Author: Eason Chen
This summer, I joined the Google Summer of Code (GSoC) program and contributed to the Accord Project.
My project is Automatic Identification And Classification of Contract Data Types with NLP. The goal is to automatically classify data types in natural-language text such as monetary amounts, dates, and legal-specific terms such as agreement parties so that they can be used in a Smart Legal Contract. As a result, users will be able to create a smart legal contract automatically from natural language contract text.
This post is a high-level summary of my progress and experience.
How did I do it?
This section describes the key components of my solution. Source materials are available in my GitHub repository.
A. Data Mapping using NER by RoBERTa.
For a more complex input, we would get a result like:
The model also has Active Learning pipelines. Users can define their own custom label (data type, say a Product), upload sample data, and then retrain the NER model. By doing so, the model will recognize their new tag.
B. Suggest about templates by the Classification Model
When users first upload their natural language contract, the Natural Language Processing (NLP) classification model will tell them which smart legal contract template is closest to the raw text. So users can use or fine-tune the Concerto contract model easily.
C. Identification of contract variables by the BERT QA Model
From input contract text, the NLP model will answer questions about the contract.
D. API backend.
Users can also call the NLP model via API. I documented the API with an OpenAPI definition and plenty of examples.

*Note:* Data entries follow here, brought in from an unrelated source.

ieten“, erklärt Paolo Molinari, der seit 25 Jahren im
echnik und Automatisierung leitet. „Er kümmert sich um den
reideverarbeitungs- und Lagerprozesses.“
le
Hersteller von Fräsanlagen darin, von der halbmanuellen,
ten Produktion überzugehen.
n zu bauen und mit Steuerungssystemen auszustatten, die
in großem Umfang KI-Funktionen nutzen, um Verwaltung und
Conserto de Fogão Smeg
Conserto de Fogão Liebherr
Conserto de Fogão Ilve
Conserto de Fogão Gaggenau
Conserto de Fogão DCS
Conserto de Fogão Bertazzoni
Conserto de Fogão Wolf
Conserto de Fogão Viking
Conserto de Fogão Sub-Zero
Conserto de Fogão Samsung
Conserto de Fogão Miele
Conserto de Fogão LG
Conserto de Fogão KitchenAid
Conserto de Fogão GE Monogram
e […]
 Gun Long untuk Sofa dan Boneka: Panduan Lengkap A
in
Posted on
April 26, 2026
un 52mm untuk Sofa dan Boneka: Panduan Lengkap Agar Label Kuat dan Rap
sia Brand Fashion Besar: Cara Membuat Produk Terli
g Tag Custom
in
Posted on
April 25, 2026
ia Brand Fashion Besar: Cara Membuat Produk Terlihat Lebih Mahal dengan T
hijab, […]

My favorite part of participating in GSoC was that I stepped out of my comfort zone and learned a lot from it. I worked with people from different countries. My Mentor, Niall, lives in the UK, and other members of the Accord Project come from USA and Australia. All of them are professional and accountable.
I discussed NLP and AI problems with Niall and his colleagues Walter and Jianbo. They gave me many critical suggestions about how to build the model, and guided me through state-of-the-art tools such as Adapter and Snorkel.

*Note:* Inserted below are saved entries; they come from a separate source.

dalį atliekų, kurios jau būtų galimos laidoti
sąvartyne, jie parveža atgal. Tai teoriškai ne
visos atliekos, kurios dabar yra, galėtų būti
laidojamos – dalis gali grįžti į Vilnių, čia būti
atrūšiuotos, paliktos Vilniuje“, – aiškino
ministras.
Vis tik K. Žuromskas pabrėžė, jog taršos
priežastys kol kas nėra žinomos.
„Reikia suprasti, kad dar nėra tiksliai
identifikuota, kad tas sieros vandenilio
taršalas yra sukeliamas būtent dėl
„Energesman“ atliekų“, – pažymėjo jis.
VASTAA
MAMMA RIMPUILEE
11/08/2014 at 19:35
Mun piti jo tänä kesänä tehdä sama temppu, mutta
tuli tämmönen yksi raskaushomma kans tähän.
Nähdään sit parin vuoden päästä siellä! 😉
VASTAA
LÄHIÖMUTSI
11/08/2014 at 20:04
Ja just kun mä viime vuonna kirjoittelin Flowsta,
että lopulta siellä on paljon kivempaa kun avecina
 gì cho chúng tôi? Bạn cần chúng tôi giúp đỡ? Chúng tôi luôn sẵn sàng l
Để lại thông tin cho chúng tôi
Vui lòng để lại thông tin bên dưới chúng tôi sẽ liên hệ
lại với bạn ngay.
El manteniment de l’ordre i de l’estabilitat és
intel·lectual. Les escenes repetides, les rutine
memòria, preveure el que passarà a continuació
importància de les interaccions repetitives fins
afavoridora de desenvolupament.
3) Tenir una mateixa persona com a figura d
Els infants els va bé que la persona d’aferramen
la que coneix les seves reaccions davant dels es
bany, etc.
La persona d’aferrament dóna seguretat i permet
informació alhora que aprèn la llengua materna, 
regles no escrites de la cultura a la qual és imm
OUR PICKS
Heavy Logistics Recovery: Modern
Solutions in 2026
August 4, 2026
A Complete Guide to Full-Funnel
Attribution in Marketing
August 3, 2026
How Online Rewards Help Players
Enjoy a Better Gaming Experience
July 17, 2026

Furthermore, Michael, the Accord UX designer, helped me to imagine how people will use my model. Matt, the PM, taught me how to design excellent APIs and Backend. Other people in Accord, such as Jerome and Dan, gave me meaningful feedback on my mockup.
Last but not least, I improved my English by interacting with them online. For example, my English confidence increased this summer by listening and talking at GSoC-related meetings. All of the benefits I gain have been reflected in other parts of my life. For example, my boss on my internship compliments me that I have become more accountable and professional recently.
The most challenging part of participating in GSoC is the time differences. I live in Taiwan, Asia, which is in the UTC+8 timezone; my mentor, is at UTC+0, and other members of the Accord Project live across Europe, USA and Australia. Therefore, it’s challenging to arrange a meeting time. Even though we use doodle and Google Calendar invitations to solve the timezone transform problem. The meeting time is still very challenging in some cases. For example, the Working Group of the Accord Project has a Zoom meeting every week at 4 AM at Taiwan Timezone. So I needed to wake up early to catch up (or I can watch the recording). I learned to pre-record my presentations and to let the host play it, then answer questions afterward, just in case I overslept or feeling drowsy at the meeting time. Thankfully, I never overslept, and my brain is clear enough to answer the questions people gave for my sessions. The weekly meeting time with my mentor, Niall, was at a more acceptable time. We met on Mondays at 6:30 PM Taiwan time which is 10:30 in the UK.
Nevertheless, I cultivated good morning habits by waking up early. Now I usually sleep before 9.PM and wake up before 5.AM. I cherish this biological clock because it can keep me healthy, and my brain works best at 5 AM. I usually write bug-free code in the morning and create many problems if I stay up to code at night!
Thank you all for this summer! Thanks to Niall and his colleagues Walter and Jianbo, and all of the Accord Project contributors
I sincerely hope we can co-work in the future on Accord Project so the NLP model can lower the barrier for users who wants to use Smart Legal Contract in the future!